There were warnings even before I left that something was in the works. The police patrols on Rt. 1806 past the camp and in the air were increasing in frequency. People coming into camp reported seeing police and military vehicles massing at points alongside the highway. At the communal tables in the dining tent, front-line activists spoke of seeing others arrested, passing time with Amy Goodman (who had stopped briefly at Oceti Sakowin before proceeding to her hearing for alleged rioting while doing her job as a journalist, recording dogs set on unarmed water protectors a month before; the rioting charge was ultimately thrown out in court). The consensus: the Bill of Rights was being shredded, with freedom of expression, freedom of assembly, and freedom of the press in tatters. And when would Obama step in?

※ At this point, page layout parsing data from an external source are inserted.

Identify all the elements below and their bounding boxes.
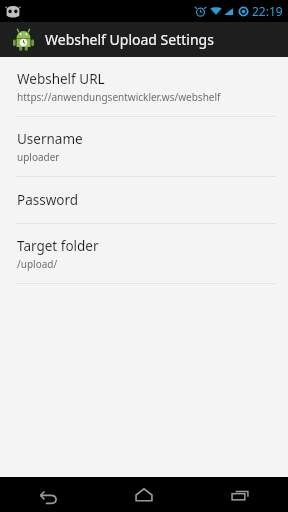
- staticText: uploader: [17, 150, 60, 164]
- button[interactable]: Username: [0, 117, 288, 176]
- staticText: Password: [17, 191, 79, 209]
- button[interactable]: Target folder: [0, 224, 288, 283]
- staticText: 22:19: [252, 3, 283, 19]
- staticText: Webshelf URL: [17, 70, 105, 88]
- staticText: Webshelf Upload Settings: [45, 30, 214, 49]
- staticText: /upload/: [17, 257, 58, 271]
- staticText: https://anwendungsentwickler.ws/webshelf: [17, 90, 221, 104]
- staticText: Username: [17, 130, 83, 148]
- button[interactable]: Password: [0, 177, 288, 223]
- staticText: Target folder: [17, 237, 99, 255]
- button[interactable]: Back: [0, 477, 96, 512]
- button[interactable]: Webshelf URL: [0, 57, 288, 116]
- button[interactable]: Recent apps: [192, 477, 288, 512]
- button[interactable]: Home: [96, 477, 192, 512]
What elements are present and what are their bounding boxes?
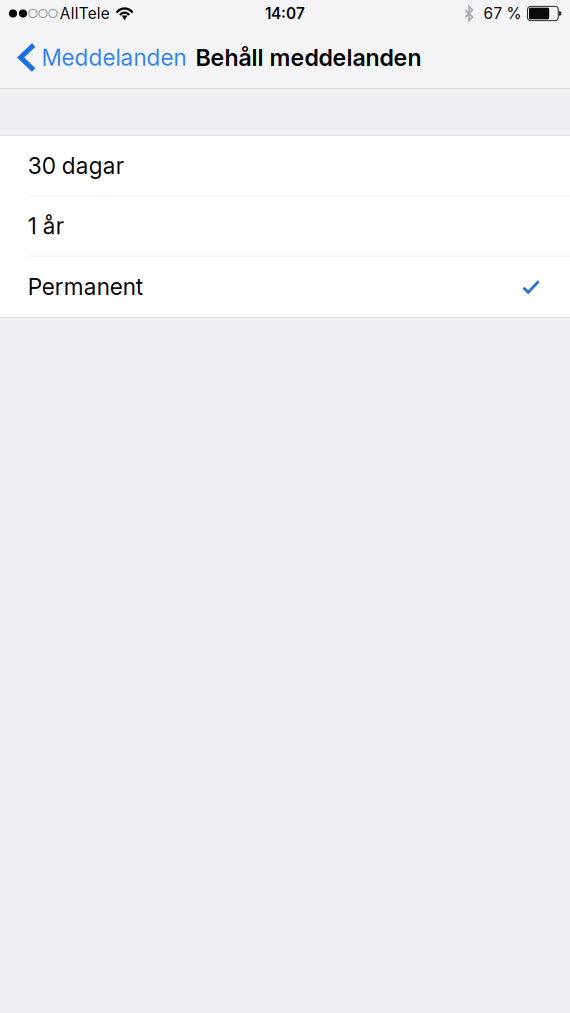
staticText: Behåll meddelanden: [195, 43, 421, 72]
staticText: 67 %: [484, 4, 522, 23]
button[interactable]: 1 år: [0, 196, 570, 257]
staticText: 14:07: [265, 4, 305, 23]
staticText: Meddelanden: [41, 44, 186, 71]
button[interactable]: 30 dagar: [0, 136, 570, 196]
staticText: AllTele: [60, 4, 110, 23]
staticText: 30 dagar: [28, 152, 124, 179]
button[interactable]: Permanent: [0, 257, 570, 317]
button[interactable]: Meddelanden: [0, 27, 195, 88]
staticText: Permanent: [28, 273, 143, 300]
staticText: 1 år: [28, 212, 64, 240]
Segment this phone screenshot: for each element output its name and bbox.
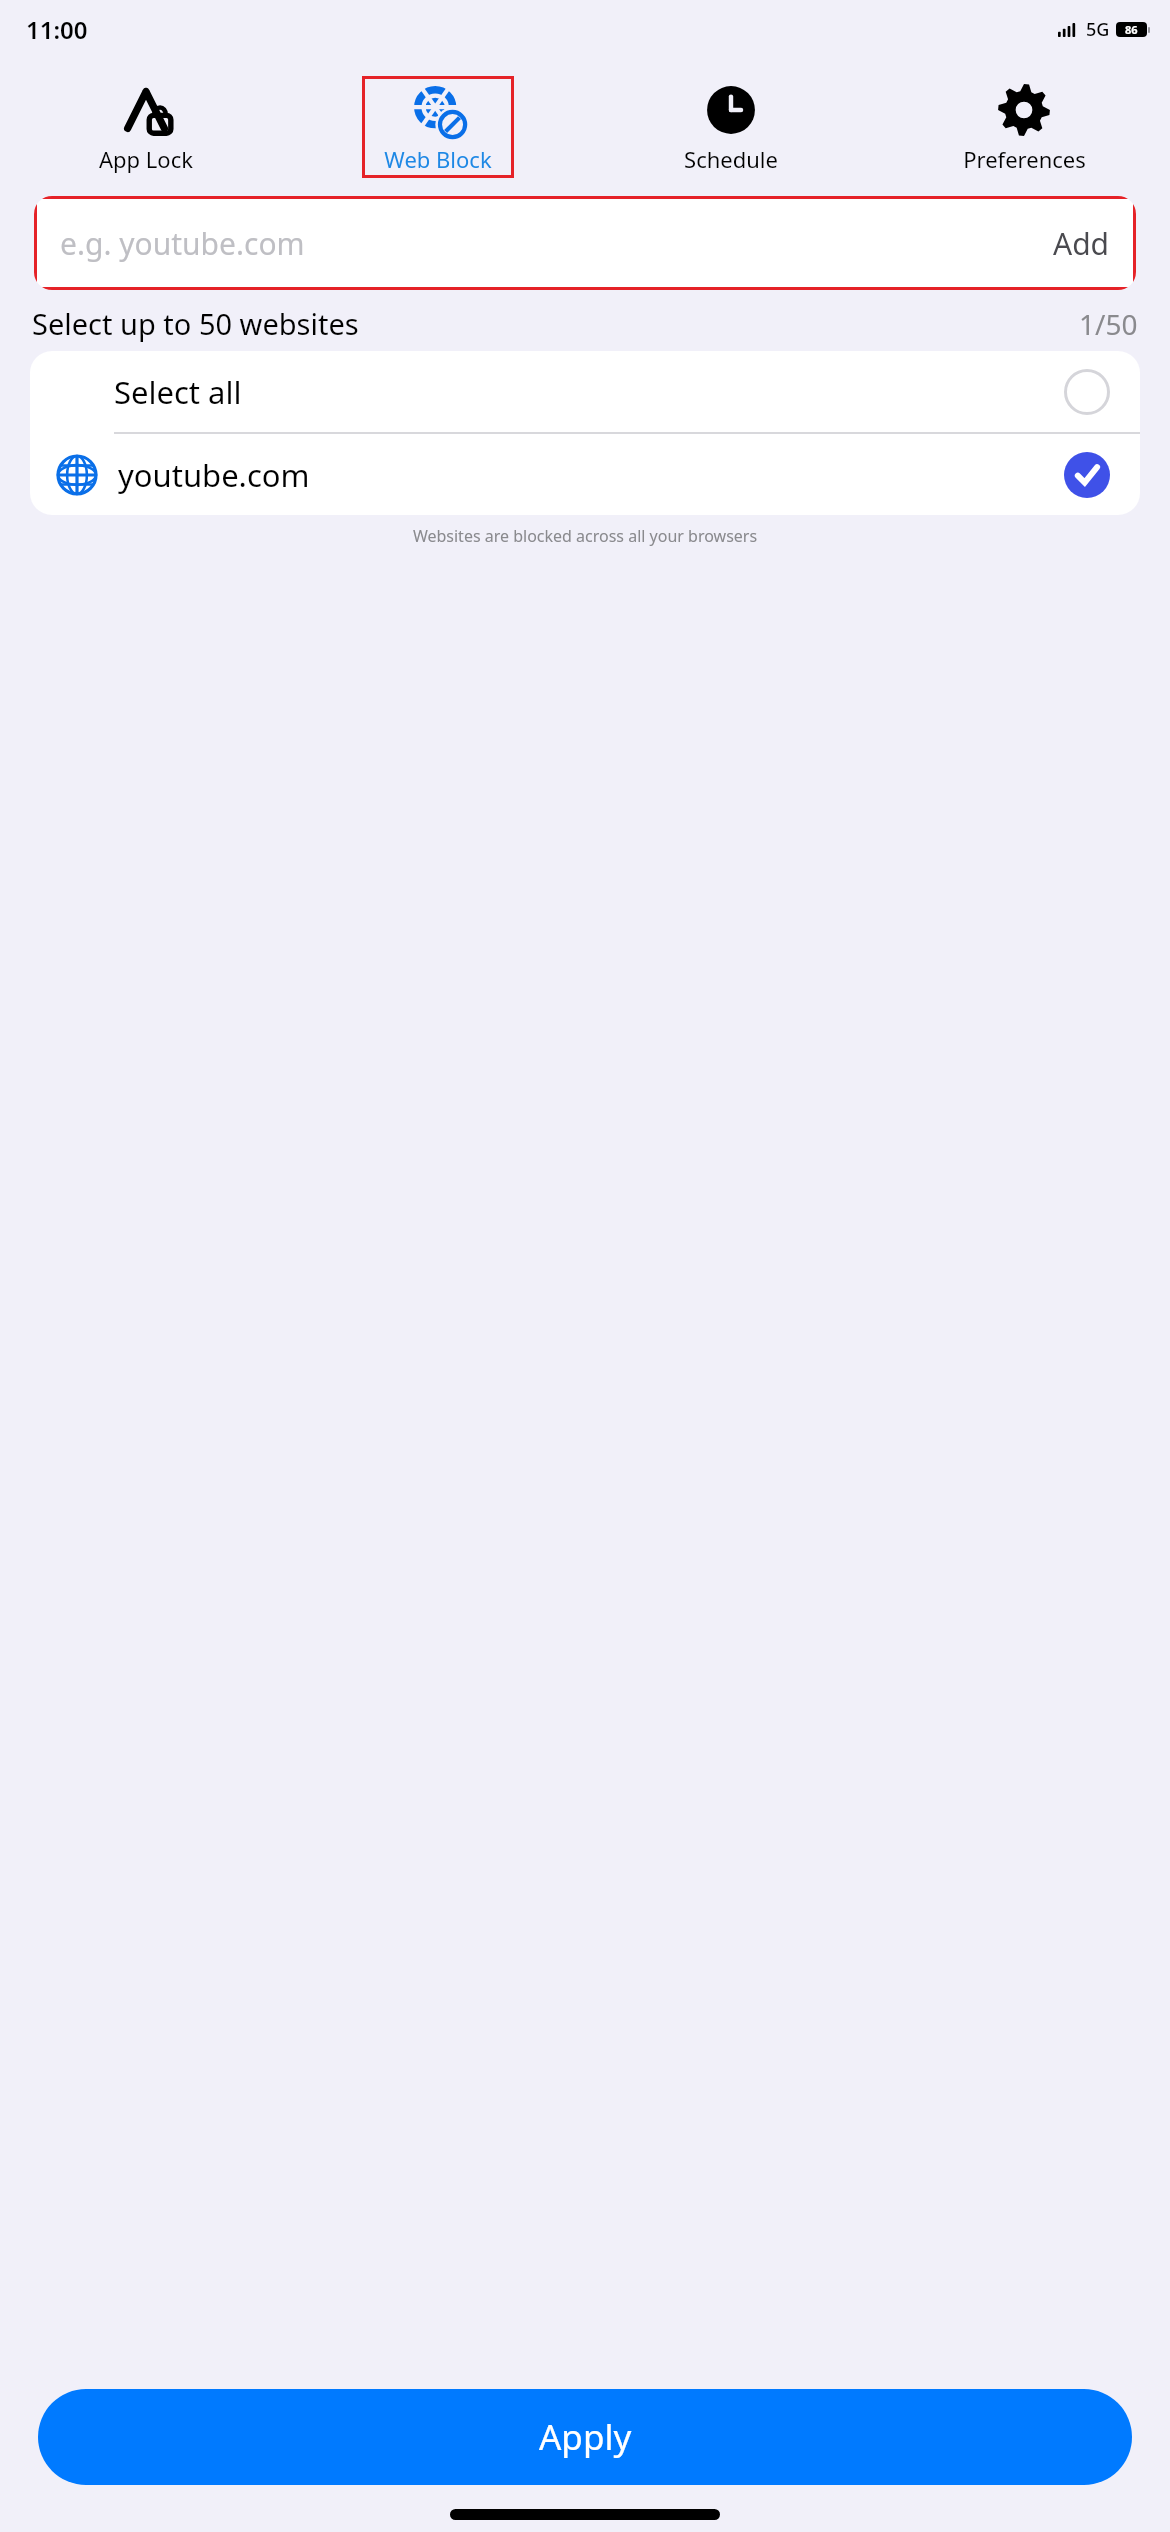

It was hard leaving the friends I’d made; all of us were aware that anything might happen in the coming days or weeks. The National Guard at the “information stop” on Rt. 1806 waved me through with barely a glance; I learned later that the checkpoint was shut down the next day. Because communications are jammed and mainstream media, by and large, are studiously ignoring the history being made there, getting news of events as they happen is next to impossible.

And so I connect by social media with other Standing Rock supporters across the nation, make prayers, and reach out to all the media folk I know.

May justice and peace prevail. May justice and peace prevail.